= Description of the task =
Go to the line that contains "gastronómico en Estado" and transcribe from there to the end of the entries, that line and the last one included.

= Given records =
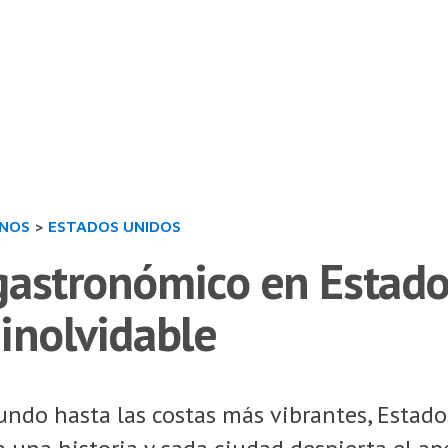
INOS
>
ESTADOS UNIDOS
gastronómico en Estado
inolvidable
undo hasta las costas más vibrantes, Estado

= Result =
gastronómico en Estado
inolvidable
undo hasta las costas más vibrantes, Estado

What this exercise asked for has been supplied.